MY KINGDOM!: the HINES WARD of Blogs

17.8.04

..NOTHING WITTY TO SAY TODAY..

Unfortunately, the link was not working earlier. Please try this one.

http://www.post-gazette.com/pg/04230/362920.stm

Everyone please take a minute to check out this link.

Some of you Dickinsonians may have known Neil, he was class of '02. He lived in Morgan B-3 freshman year (Kup's floor.) Taylor, Kup and I all knew him pretty well (obviously, Taylor knew him the most). Taylor and I had Latin with him Freshman year, and he often let us copy his homework, because he was the one who was actually good at it.

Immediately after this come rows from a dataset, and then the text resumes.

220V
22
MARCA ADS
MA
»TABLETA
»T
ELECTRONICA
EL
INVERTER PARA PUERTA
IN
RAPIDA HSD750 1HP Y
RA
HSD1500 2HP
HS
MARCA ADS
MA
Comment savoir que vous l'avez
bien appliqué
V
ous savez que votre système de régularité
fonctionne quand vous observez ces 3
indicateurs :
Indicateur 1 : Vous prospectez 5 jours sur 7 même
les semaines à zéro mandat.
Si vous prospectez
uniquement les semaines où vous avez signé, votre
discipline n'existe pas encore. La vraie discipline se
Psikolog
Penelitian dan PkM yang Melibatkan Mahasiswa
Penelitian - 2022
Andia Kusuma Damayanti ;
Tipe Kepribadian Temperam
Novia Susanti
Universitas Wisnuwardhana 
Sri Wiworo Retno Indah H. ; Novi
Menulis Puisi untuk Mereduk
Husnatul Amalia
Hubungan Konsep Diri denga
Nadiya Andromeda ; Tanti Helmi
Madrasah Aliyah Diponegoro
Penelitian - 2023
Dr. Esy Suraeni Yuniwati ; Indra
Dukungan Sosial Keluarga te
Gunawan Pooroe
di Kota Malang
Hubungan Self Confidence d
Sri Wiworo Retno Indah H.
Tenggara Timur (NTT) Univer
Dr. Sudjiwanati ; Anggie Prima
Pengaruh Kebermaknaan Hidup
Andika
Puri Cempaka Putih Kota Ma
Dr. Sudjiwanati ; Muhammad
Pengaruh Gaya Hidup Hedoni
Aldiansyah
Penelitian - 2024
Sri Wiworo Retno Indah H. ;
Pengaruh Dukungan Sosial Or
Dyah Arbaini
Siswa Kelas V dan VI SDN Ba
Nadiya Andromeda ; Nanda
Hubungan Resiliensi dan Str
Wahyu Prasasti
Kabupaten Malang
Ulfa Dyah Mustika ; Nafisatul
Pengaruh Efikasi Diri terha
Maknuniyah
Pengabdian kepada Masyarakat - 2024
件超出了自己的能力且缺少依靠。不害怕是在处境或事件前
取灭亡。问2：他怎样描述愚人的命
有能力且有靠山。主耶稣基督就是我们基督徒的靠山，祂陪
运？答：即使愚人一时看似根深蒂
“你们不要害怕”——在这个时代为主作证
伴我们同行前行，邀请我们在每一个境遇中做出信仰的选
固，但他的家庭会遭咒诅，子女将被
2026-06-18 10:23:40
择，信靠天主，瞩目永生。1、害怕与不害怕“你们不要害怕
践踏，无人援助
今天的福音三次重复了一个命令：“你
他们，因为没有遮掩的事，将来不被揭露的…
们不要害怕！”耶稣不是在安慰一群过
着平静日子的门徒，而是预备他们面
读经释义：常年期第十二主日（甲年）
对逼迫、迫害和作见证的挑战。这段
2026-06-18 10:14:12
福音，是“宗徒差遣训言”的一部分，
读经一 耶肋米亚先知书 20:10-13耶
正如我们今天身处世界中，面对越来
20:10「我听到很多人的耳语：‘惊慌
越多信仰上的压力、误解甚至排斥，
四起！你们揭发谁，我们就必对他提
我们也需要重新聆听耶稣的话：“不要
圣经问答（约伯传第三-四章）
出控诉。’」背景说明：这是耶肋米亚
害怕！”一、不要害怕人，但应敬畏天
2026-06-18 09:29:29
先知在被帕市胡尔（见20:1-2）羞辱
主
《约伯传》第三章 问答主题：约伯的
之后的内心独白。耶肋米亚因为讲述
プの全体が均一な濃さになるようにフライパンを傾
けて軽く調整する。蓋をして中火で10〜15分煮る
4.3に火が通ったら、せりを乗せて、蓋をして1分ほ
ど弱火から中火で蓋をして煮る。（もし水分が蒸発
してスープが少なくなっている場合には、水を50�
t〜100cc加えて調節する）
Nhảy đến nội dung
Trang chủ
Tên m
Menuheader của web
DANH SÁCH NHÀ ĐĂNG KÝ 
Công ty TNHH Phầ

Often, when something like this happens to someone, people come out of the woodwork and talk about how incredible he was, and how sweet and whatever. I'm not going to pretend that I knew Neil really, really well, because I only had a few classes with him, and barely hung out with him after Freshman year. However, I can honestly say that he was one of the all-around nicest, most responsible, just GREAT guys I've ever had the priviledge to know.

I talked yesterday about how I love my school, and it was guys like Neil that made it so. There's a collection of people I knew there that I don't keep in touch with, but sometimes miss the most. These are just acquaintences, not my fraternity brothers or baseball teammates, who in their own way were just as important. They were people that filled out all the gaps, and always had something nice to say when you saw them. They were the people that were always fun to be around, and always made you feel good. They were the people that helped make Dickinson a living, breathing place. They're the people that you miss without even realizing it.

Neil was one of those guys. Kup reminded me last night about how, Freshman year, he went to the gun show with him and Scottie, and I remembered him setting up the targets for the blowgun. I remembered him playing "Survival of the Fittest" with the goldfish, and I remembered him always going out of his way to invite me to a ROTC party. He gave me a ride back to school after Thanksgiving Freshman year, and we had a lot of fun on the trip. I'm starting to ramble, and I'm sorry, but it's really weird to become one of those "people who knows someone who died in a war," which, three years ago, I never thought I'd be. And it's hard knowing that such a fantastic kid was taken from his family, and he did it for me and for you.

So in your prayers or private thoughts or whatever today, please take a second and throw one out to Neil and his family (he left a wife behind), he deserves it.

Because as Kup said, "that kid was all heart."